By Matt Barusch
In the Dec. 13 issue of the JCR Weekly, NCRA’s Government Relations Department analyzed the tax reform legislation making its way through Congress. Since then, Congress passed its comprehensive tax reform package just before the end of the year. This update covers the final form of the legislation and how it will affect your wallets in the years to come.
In the past 31 years, Congress has tinkered with and tweaked small components of the overall tax code but has failed to achieve comprehensive reform. With the passage of the Tax Cuts and Jobs Act, the Republican-led Congress has achieved one of its most coveted agenda items.
The final version of the bill, signed by President Donald Trump, reduces individual tax rates across all seven brackets, reductions that expire after the year 2025. The highest tax rate is reduced from 39.6 percent to 37 percent, and the threshold at which the top rate kicks in is raised to $500,000 for individuals and $600,000 for married couples. This change brings significant tax breaks to wealthy taxpayers. The standard deduction is nearly doubled to $12,000, and personal exemptions are eliminated. Many other itemized deductions are affected by this legislation as well. State and local tax deductions are limited to $10,000, and medical expense deductions have been expanded by reducing the threshold to 7.5 percent of annual income. This deduction will be particularly important for low-income families with large medical expenses. Also, the new law doubles the child tax credit to $2,000, and it has a larger refundable portion that would allow more lower-income families to benefit. Benefits to middle-class Americans have been preserved in the bill, such as the student loan interest deduction and graduate student tuition waivers. This bill doesn’t make changes to retirement accounts like 401(k) plans.

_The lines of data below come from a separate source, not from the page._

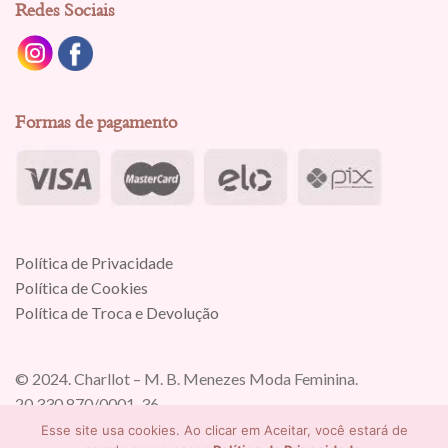
Redes Sociais
Formas de pagamento
Política de Privacidade
Política de Cookies
Política de Troca e Devolução
© 2024. Charllot – M. B. Menezes Moda Feminina.
20.330.870/0001-36
Todos os direitos reservados.
Esse site usa cookies. Ao clicar em Aceitar, você estará de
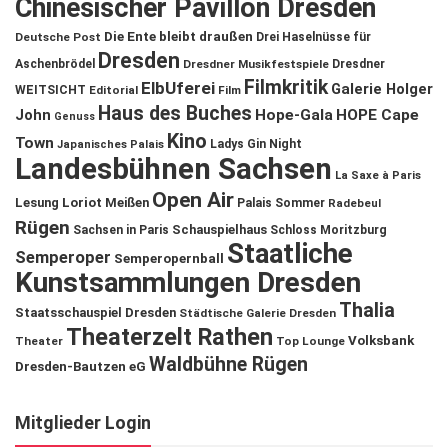
Chinesischer Pavillon Dresden
Die Ente bleibt draußen
Deutsche Post
Drei Haselnüsse für
Dresden
Aschenbrödel
Dresdner Musikfestspiele
Dresdner
Filmkritik
ElbUferei
Galerie Holger
WEITSICHT
Editorial
Film
Haus des Buches
John
Hope-Gala
HOPE Cape
Genuss
Kino
Town
Ladys Gin Night
Japanisches Palais
Landesbühnen Sachsen
La Saxe à Paris
Open Air
Lesung
Loriot
Meißen
Palais Sommer
Radebeul
Rügen
Schauspielhaus
Sachsen in Paris
Schloss Moritzburg
Staatliche
Semperoper
Semperopernball
Kunstsammlungen Dresden
Thalia
Staatsschauspiel Dresden
Städtische Galerie Dresden
Theaterzelt Rathen
Volksbank
Theater
Top Lounge
Waldbühne Rügen
Dresden-Bautzen eG
Mitglieder Login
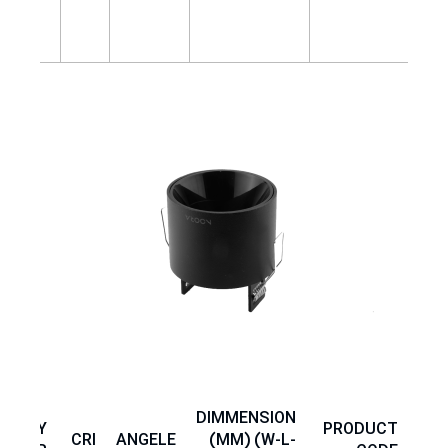
DIMMENSION
BODY
PRODUCT
CRI
ANGELE
(MM) (W-L-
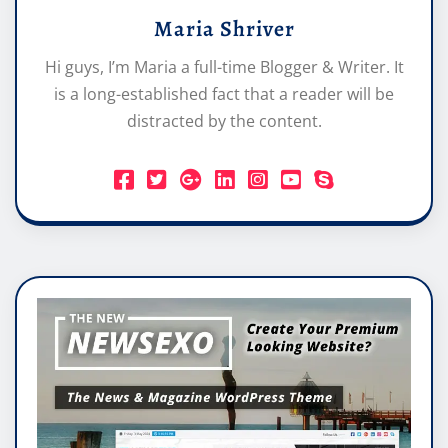
Maria Shriver
Hi guys, I’m Maria a full-time Blogger & Writer. It
is a long-established fact that a reader will be
distracted by the content.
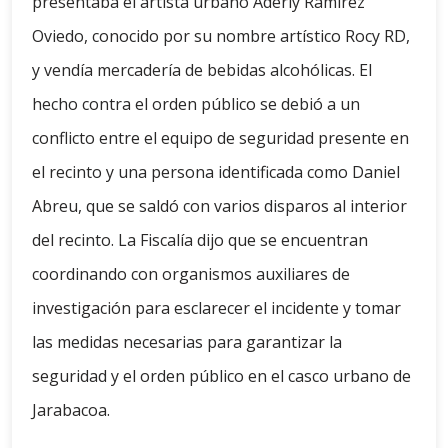
presentaba el artista urbano Aderly Ramírez
Oviedo, conocido por su nombre artístico Rocy RD,
y vendía mercadería de bebidas alcohólicas. El
hecho contra el orden público se debió a un
conflicto entre el equipo de seguridad presente en
el recinto y una persona identificada como Daniel
Abreu, que se saldó con varios disparos al interior
del recinto. La Fiscalía dijo que se encuentran
coordinando con organismos auxiliares de
investigación para esclarecer el incidente y tomar
las medidas necesarias para garantizar la
seguridad y el orden público en el casco urbano de
Jarabacoa.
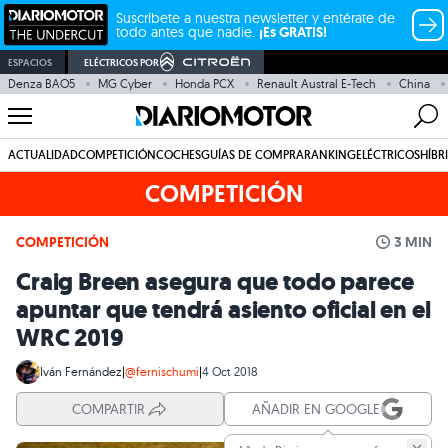
Suscríbete a nuestra newsletter y entérate de
todo antes que nadie.
¡Es GRATIS!
ESPACIOS
ELÉCTRICOS POR
Denza BAO5
MG Cyber
Honda PCX
Renault Austral E-Tech
China
ACTUALIDAD
COMPETICIÓN
COCHES
GUÍAS DE COMPRA
RANKING
ELÉCTRICOS
HÍBR
COMPETICIÓN
COMPETICIÓN
3 MIN
Craig Breen asegura que todo parece
apuntar que tendrá asiento oficial en el
WRC 2019
Iván Fernández
|
@fernischumi
|
4 Oct 2018
COMPARTIR
AÑADIR EN GOOGLE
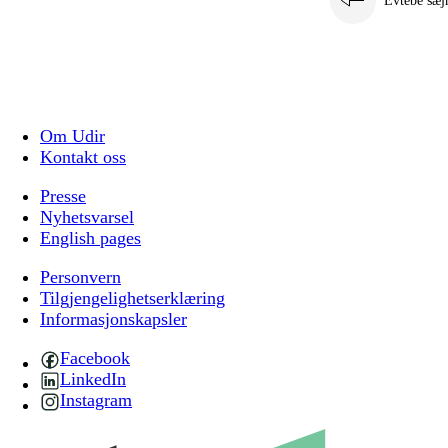
Evtebe sæj
Om Udir
Kontakt oss
Presse
Nyhetsvarsel
English pages
Personvern
Tilgjengelighetserklæring
Informasjonskapsler
Facebook
LinkedIn
Instagram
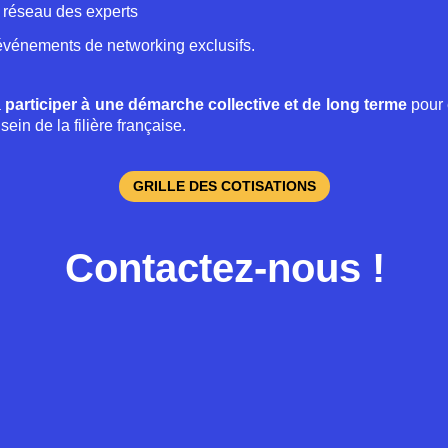
e réseau des experts
événements de networking exclusifs.
à
participer à une démarche collective et de long terme
pour 
sein de la filière française.
GRILLE DES COTISATIONS
Contactez-nous !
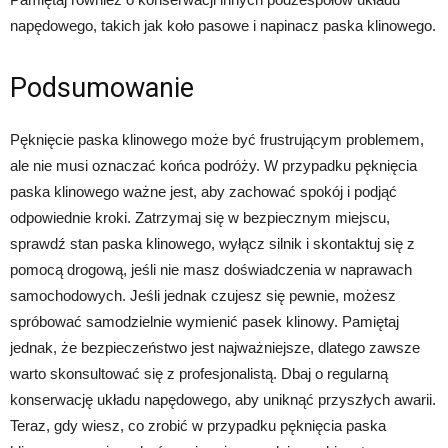
napędowego, takich jak koło pasowe i napinacz paska klinowego.
Podsumowanie
Pęknięcie paska klinowego może być frustrującym problemem,
ale nie musi oznaczać końca podróży. W przypadku pęknięcia
paska klinowego ważne jest, aby zachować spokój i podjąć
odpowiednie kroki. Zatrzymaj się w bezpiecznym miejscu,
sprawdź stan paska klinowego, wyłącz silnik i skontaktuj się z
pomocą drogową, jeśli nie masz doświadczenia w naprawach
samochodowych. Jeśli jednak czujesz się pewnie, możesz
spróbować samodzielnie wymienić pasek klinowy. Pamiętaj
jednak, że bezpieczeństwo jest najważniejsze, dlatego zawsze
warto skonsultować się z profesjonalistą. Dbaj o regularną
konserwację układu napędowego, aby uniknąć przyszłych awarii.
Teraz, gdy wiesz, co zrobić w przypadku pęknięcia paska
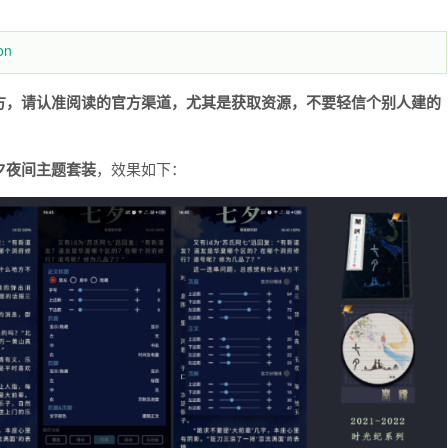
on
方，请认准阅读的官方渠道，尤其是获取资源，不要轻信个别人建的
夕夜间主题套装
，效果如下：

Concerning corporate taxes, the new law lowers the top corporate tax rate from 35 percent to 21 percent. This is the largest tax cut in the bill, the largest corporate tax rate cut in U.S. history, and the permanent rate of taxation for corporations. Business interest deductions would be capped at 30 percent of income. Pass-through entities get a 20 percent deduction of their income tax-free, changes that expire after 2025. The term pass-through companies refers to business income that is passed through to the business owner’s individual tax return. These companies include S corporations, LLCs, partnerships, and sole proprietorships. The new law also repeals, by 2019, the individual mandate penalty for purchasing health insurance created by the Affordable Care Act.